Even Joe Root, typically a brilliant but modest technician, went thrashing like a man clubbing seals, and England’s advantage was quickly shortened. Barely halfway through the second day, Australia came out to bat chasing 205 for victory.

England, it seemed, had shit the bed, but it was still too soon to say. Australia would have to again improvise one of its opening batters – dear Khawaja’s back was still no good, and so Travis Head volunteered and joined debutant Jake Weatherald.

Head’s opening was an accident. But licensed to thrash, he did so. Head wields the bat like it’s made for baseball, and it matters little if you’re a part-time off spinner or a talismanic paceman. The man bludgeons.

The inelegance is inspiring. Head’s batting is intuitive, unfussy and very often game-changing. As the opener, he single-handedly embarrassed the English pace attack that had looked so scary in the first innings.

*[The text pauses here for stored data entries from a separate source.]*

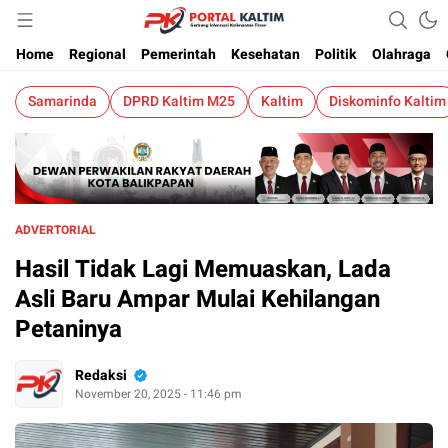
Berita Kaltim Terkini
Portalkaltim.com
Home
Regional
Pemerintah
Kesehatan
Politik
Olahraga
Samarinda
DPRD Kaltim M25
Kaltim
Diskominfo Kaltim
ADVERTORIAL
Hasil Tidak Lagi Memuaskan, Lada
Asli Baru Ampar Mulai Kehilangan
Petaninya
Redaksi
November 20, 2025 - 11:46 pm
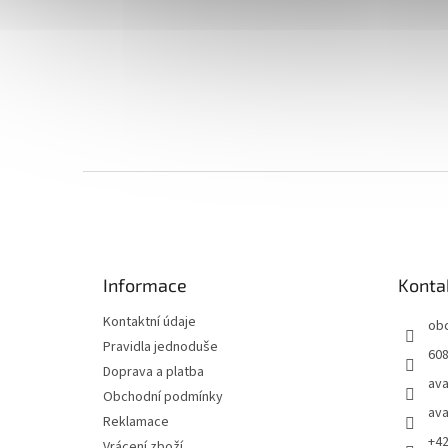
Z
á
p
a
t
Informace
Konta
í
Kontaktní údaje
ob
Pravidla jednoduše
608
Doprava a platba
ava
Obchodní podmínky
ava
Reklamace
+4
Vrácení zboží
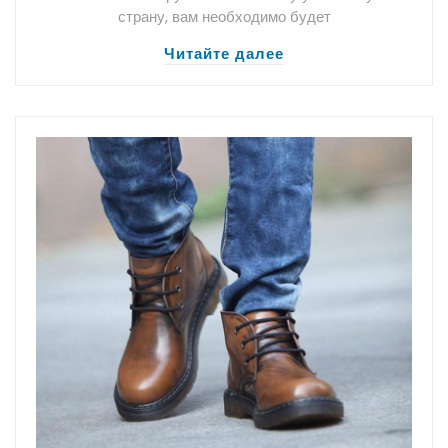
страну, вам необходимо будет
Читайте далее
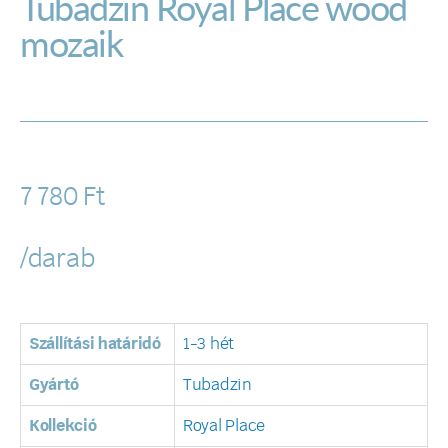
Tubadzin Royal Place wood
mozaik
7 780
Ft
/darab
Szállítási határidó
1-3 hét
Gyártó
Tubadzin
Kollekció
Royal Place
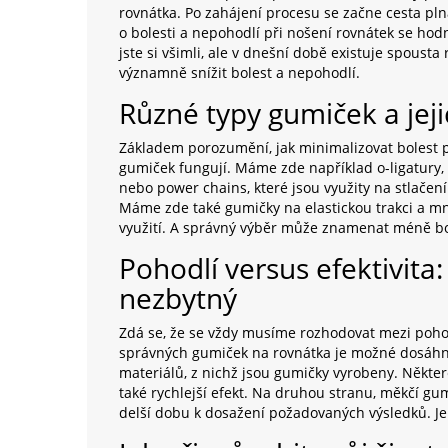
rovnátka. Po zahájení procesu se začne cesta plná
o bolesti a nepohodlí při nošení rovnátek se hod
jste si všimli, ale v dnešní době existuje spous
významně snížit bolest a nepohodlí.
Různé typy gumiček a jej
Základem porozumění, jak minimalizovat bolest p
gumiček fungují. Máme zde například o-ligatury, 
nebo power chains, které jsou využity na stlačení
Máme zde také gumičky na elastickou trakci a mn
využití. A správný výběr může znamenat méně bo
Pohodlí versus efektivit
nezbytný
Zdá se, že se vždy musíme rozhodovat mezi pohodl
správných gumiček na rovnátka je možné dosáhnout
materiálů, z nichž jsou gumičky vyrobeny. Někter
také rychlejší efekt. Na druhou stranu, měkčí g
delší dobu k dosažení požadovaných výsledků. Je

I’m not sure what came first – Jofra Archer’s fatigue or his demoralisation. But the sharp whip that he flashed in the first innings was gone – he was now bowling much slower and without much wit.

When Head smashed a straight pull shot over Archer’s head for six – a shot that resembled a baseball home run – the result was locked. It is hard to describe how difficult and impudent that shot was. To swat an allegedly fearsome fast bowler back over his head for six is absurd.

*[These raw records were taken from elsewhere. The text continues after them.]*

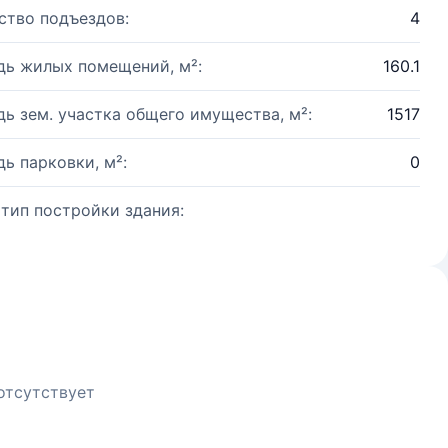
ство подъездов:
4
ь жилых помещений, м²:
160.1
ь зем. участка общего имущества, м²:
1517
ь парковки, м²:
0
 тип постройки здания:
отсутствует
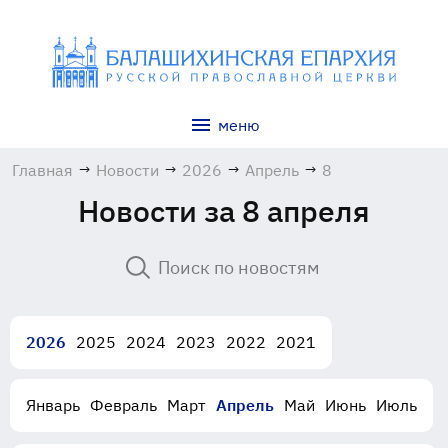
меню
Главная
→
Новости
→
2026
→
Апрель
→
8
Новости за 8 апреля
2026
2025
2024
2023
2022
2021
Январь
Февраль
Март
Апрель
Май
Июнь
Июль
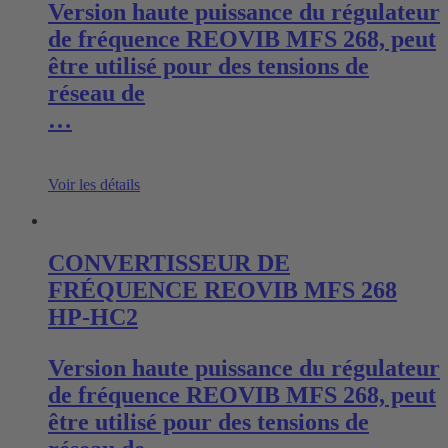
Version haute puissance du régulateur
de fréquence REOVIB MFS 268, peut
être utilisé pour des tensions de
réseau de
…
Voir les détails
CONVERTISSEUR DE
FRÉQUENCE REOVIB MFS 268
HP-HC2
Version haute puissance du régulateur
de fréquence REOVIB MFS 268, peut
être utilisé pour des tensions de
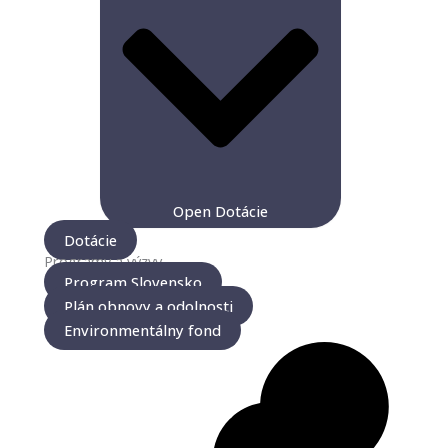
Open Dotácie
Dotácie
Programy a výzvy
Program Slovensko
Plán obnovy a odolnosti
Environmentálny fond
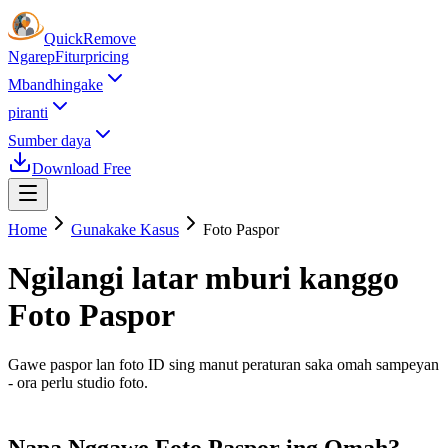
Quick
Remove
Ngarep
Fitur
pricing
Mbandhingake
piranti
Sumber daya
Download Free
Home
Gunakake Kasus
Foto Paspor
Ngilangi latar mburi kanggo
Foto Paspor
Gawe paspor lan foto ID sing manut peraturan saka omah sampeyan
- ora perlu studio foto.
Napa Nggawe Foto Paspor ing Omah?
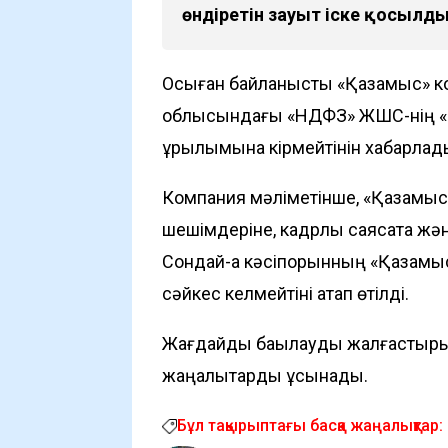
өндіретін зауыт іске қосылд
Осыған байланысты «Қазақмыс» ко
облысындағы «НДФЗ» ЖШС-нің «
құрылымына кірмейтінін хабарлад
Компания мәліметінше, «Қазақмыс»
шешімдеріне, кадрлық саясатқа жән
Сондай-ақ кәсіпорынның «Қазақмыс
сәйкес келмейтіні атап өтілді.
Жағдайды бақылауды жалғастырың
жаңалықтарды ұсынады.
Бұл тақырыптағы басқа жаңалықтар:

Travis Head, as the substitute opener, scored the second fastest century in Ashes history – 100 runs off 69 balls, and he twirled his bat deliciously when he achieved it.

The game was now effectively over. Only five or six hours before, England were dominant and likely victors; now, despite Head’s dismissal for 123, Australia cruised to victory – by eight wickets – before stumps on the second day.

It’s not so much that England are down 0-1 in the series, but rather how strange and emphatic their loss was. They should have won, but comprehensively didn’t, and I can only hopefully assume they’ll be haunted by this.

Which returns me to my personal exemption. Elsewhere in life I might strive, however clumsily, for grace and prudence – never for real estate agents, or these touring clowns.

So it pleases me to read the words of English great Geoffrey Boycott after this Test, whose disappointment is far more interesting than his batting ever was: “From this has-been the message is simple: when you keep throwing away Test matches by doing the same stupid things it is impossible to take you seriously,” he wrote. “They never learn, because they never listen to anyone outside their own bubble, because they truly believe their own publicity.”

Brave, or stupid? There are four more Tests left here for England to figure it out.